- Born: 23 November 1831 Caithness, Scotland
- Died: 18 November 1880 (aged 48) Lesmahagow, Lanarkshire
- Buried: Lesmahagow Cemetery
- Allegiance: United Kingdom
- Branch: British Army
- Rank: Sergeant
- Unit: 93rd Highlanders
- Conflicts: Crimean War; Indian Mutiny;
- Awards: Victoria Cross

= David MacKay (VC) =

David MacKay VC (23 November 1831 - 18 November 1880) was a Scottish recipient of the Victoria Cross (VC), the highest and most prestigious award for gallantry in the face of the enemy that can be awarded to United Kingdom and Commonwealth forces.

==Life==
Born at Alterwall, Howe, Lyth, Scotland, the son of a farm labourer, he enlisted in the 93rd Highlanders (which became the 93rd Sutherland Highlanders and ultimately the Argyll and Sutherland Highlanders) on 23 December 1850 and served in the Crimean War.

==The VC==
He was awarded the VC for an action at the Siege of Lucknow during the Indian Mutiny.
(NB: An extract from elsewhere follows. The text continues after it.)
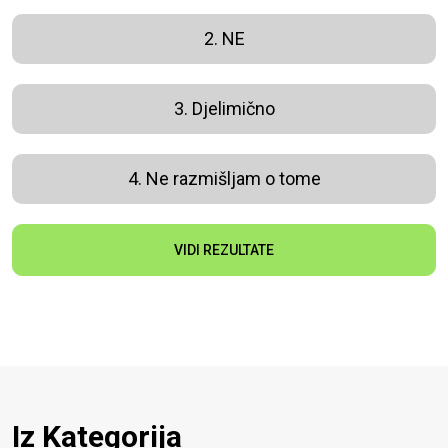
2. NE
3. Djelimično
4. Ne razmišljam o tome
VIDI REZULTATE
Iz Kategorija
His citation in the London Gazette dated 24 December 1858 reads:

For great personal gallantry in capturing an enemy colour after a most obstinate resistance, at the Secundrabagh, Lucknow, on the 16th of November 1857. He was severely wounded afterwards at the capture of the Shah Nujjif.

Elected by the private soldiers of the Regiment

===The medal===
The whereabouts of the VC is unknown, Mackay sold it while he was still alive and it was auctioned around 1910.

==Memorial==
Mackay was awarded the VC in 1857 but was buried in Lesmahagow cemetery in an unmarked grave. A ceremony was held at the cemetery on 14 November 1998 to unveil a marker erected near the grave.